Sometimes intrusive questions and opinions can drive us nuts, which is why it can be helpful to look within before lashing out.
“When you are affected by this pressure, it means you’re looking for that person’s approval,” says Jeffers. “Ask yourself, ‘Why am I reacting this way? Am I afraid of criticism from this person?’ As soon as you stop needing their approval, you can relax and appreciate the decision you made.” Once a mom is feeling calmer, she can answer the critics with, say, “I understand you really want this, but it’s not right for me” or “Well, thanks for passing on your ideas.”
.. from your child
It happens: Many onlies will ask—loudly, often—for a little brother or sister, or wonder aloud why they’re stuck being an only child. A straightforward answer is the best bet, says Lise Youngblade, Ph.D., associate director of the Institute for Child Health Policy at the University of Florida in Gainesville. “The last thing parents want to do is get into a negotiation,” she says. Instead, respond with something like “We’ve decided that our family size is just right. There are lots of different kinds of families, and this is how ours is.”
With an older child, you can point out that many of the advantages he enjoys as an only—his own specially decorated bedroom, for instance, or the one-on-one time he has with Mom and Dad—may be things he wouldn’t have with a brother or sister. You can also try asking your child what he thinks would be the benefits of having a sibling.
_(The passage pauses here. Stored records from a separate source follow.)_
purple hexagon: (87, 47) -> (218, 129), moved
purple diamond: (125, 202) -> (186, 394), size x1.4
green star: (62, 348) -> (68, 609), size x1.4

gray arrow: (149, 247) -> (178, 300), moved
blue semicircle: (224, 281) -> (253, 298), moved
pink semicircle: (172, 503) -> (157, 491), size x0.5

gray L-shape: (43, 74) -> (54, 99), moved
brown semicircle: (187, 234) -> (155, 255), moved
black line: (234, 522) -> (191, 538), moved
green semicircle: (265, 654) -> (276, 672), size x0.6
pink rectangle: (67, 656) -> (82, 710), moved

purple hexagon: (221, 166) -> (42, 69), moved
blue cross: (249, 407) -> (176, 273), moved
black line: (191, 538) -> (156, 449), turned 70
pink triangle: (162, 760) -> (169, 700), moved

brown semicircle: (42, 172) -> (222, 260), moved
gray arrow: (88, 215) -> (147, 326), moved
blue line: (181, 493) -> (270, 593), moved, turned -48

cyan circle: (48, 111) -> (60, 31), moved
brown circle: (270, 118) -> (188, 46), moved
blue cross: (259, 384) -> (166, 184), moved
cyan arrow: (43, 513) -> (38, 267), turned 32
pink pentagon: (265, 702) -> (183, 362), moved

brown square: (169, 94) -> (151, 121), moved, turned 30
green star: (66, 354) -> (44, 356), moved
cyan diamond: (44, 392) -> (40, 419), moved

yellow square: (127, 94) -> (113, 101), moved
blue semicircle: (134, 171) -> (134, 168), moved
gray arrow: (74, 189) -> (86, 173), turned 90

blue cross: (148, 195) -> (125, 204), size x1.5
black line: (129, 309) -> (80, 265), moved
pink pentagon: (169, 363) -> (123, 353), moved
It could be as simple as having a bunk bed.
If a child’s demands don’t abate, Jeffers points out that “children complain, period.” Parents with two or three kids sometimes hear, “Mommy, it’s time to send the baby back to the hospital.”
In my case, it took me time to say goodbye to my fantasy daughter, but when Oliver was 18 months old, I finally said to Scott, “Let’s do it,” on the vasectomy.
I’m very happy with my son and our decision, and I’ve looked for other ways to indulge my daughter needs. I volunteered as a Big Sister and counseled a 15-year-old on boyfriends. When I spot cute girly-girl dresses, I buy them for my friend’s daughters. And I console myself that when I go through menopause, there won’t be two hormonal women under this roof.